しかも、それは二人だけの秘密の曲…なんて素敵なんだろうね?
もしかしたらボーカロイドの自分にも存在するのかも、と思えるくらい、はっきりと、ココロが満たされていくのがわかる。
君も同じ気持ちでいてくれてるかな?君もシアワセを感じてる?
「ねぇ、レン」
「ん?」
何を言うつもりで口を開いたんだろう。イケナイ言葉を発しそうになった。
この詞に込められている、でもレンはたぶん私自身の気持ちだとは思っていない、想い。
二文字で済ませられるのに、私には言えないんだ。
「レンは恋したことある?」
「…え、いきなり何」
「だって、レンの歌は恋の歌ばっかりだから」
「リンだってそうじゃん」
「でも…なんか、気になって」
本来言おうとしたことは禁句だったので、慌てて他のことを言おうとしたら逆に変なことを聞いちゃった。
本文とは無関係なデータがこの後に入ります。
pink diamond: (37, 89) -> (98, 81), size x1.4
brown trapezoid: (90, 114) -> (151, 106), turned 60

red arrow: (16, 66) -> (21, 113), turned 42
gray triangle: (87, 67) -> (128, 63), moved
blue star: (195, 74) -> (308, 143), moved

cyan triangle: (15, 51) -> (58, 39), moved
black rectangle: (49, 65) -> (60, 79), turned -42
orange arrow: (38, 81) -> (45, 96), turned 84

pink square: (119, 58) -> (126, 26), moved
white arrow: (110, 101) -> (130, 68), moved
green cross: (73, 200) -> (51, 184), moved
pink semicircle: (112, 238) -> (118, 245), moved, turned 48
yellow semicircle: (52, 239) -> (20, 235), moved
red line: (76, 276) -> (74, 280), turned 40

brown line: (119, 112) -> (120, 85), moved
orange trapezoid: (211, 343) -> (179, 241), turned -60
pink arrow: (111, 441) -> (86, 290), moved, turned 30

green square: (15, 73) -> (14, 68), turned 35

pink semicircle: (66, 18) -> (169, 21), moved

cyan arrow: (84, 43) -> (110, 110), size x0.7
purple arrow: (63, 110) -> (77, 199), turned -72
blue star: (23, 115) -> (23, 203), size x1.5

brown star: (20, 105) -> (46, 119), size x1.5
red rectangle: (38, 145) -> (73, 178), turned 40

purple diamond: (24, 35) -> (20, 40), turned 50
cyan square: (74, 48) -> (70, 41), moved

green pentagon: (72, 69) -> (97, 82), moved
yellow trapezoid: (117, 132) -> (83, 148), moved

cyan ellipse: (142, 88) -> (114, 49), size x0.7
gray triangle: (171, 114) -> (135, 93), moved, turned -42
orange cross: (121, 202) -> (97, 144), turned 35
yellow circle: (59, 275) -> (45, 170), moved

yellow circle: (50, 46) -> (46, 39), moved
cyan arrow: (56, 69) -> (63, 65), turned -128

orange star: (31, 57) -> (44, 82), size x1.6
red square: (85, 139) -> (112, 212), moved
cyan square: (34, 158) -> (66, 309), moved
でも…あるのかな?レンにはある?大切な人はいる?それは誰?
気にしたらダメなのに、どうしても意識してしまう。
だって、私は彼にとって「双子」のような存在でしかない、なのに。
「リンさ、…好きな人、いんの?」
「え…いや、えーと…」
今、目の前にいる君だよ、とは言えない。私は黙ってしまった。
「…俺は、あるよ」
「え?」
「恋したこと。…というか、」
そこまで言いかけて、レンは口を閉じた。
「何?気になるじゃん。最後まで言ってよ」と喉元から出かけたところで、彼が私をまっすぐに見ていることに気が付いて。
意味深なものじゃないんだってことはわかってる。
「鏡に映ったもう一人の自分」というフレーズをそのまんま表したような私たち。
「……レン?」
「あ、…なんでもないよ」
この距離感を縮めたくて、でも遠ざけるのは嫌で、
諦めなければならなくて、でもそれは嫌だと叫びたくて、
この詞が私の君に対する気持ちだと知ったら君は私の前からいなくなる、そうわかっていても、もう止まらなくて。
「…できた!よし、レン、歌おう♪」
「うん」
いろいろと湧き上がる感情をどこかに置き去りにしたくて、私は話題を元に戻した。
君が好き。「どこが?」って聞かれても困る。全部が好き。
そして、いつまで経っても私と君は繋がらない双子。正反対の双子。
君のことを、上へ、上へと伸びようとする、私だけのまっすぐな向日葵だって思いたい。そして、私は君の太陽だ、と。
私の知ってる向日葵の花言葉は「貴女だけを見ている」
――太陽に向かってまっすぐに咲く花だから。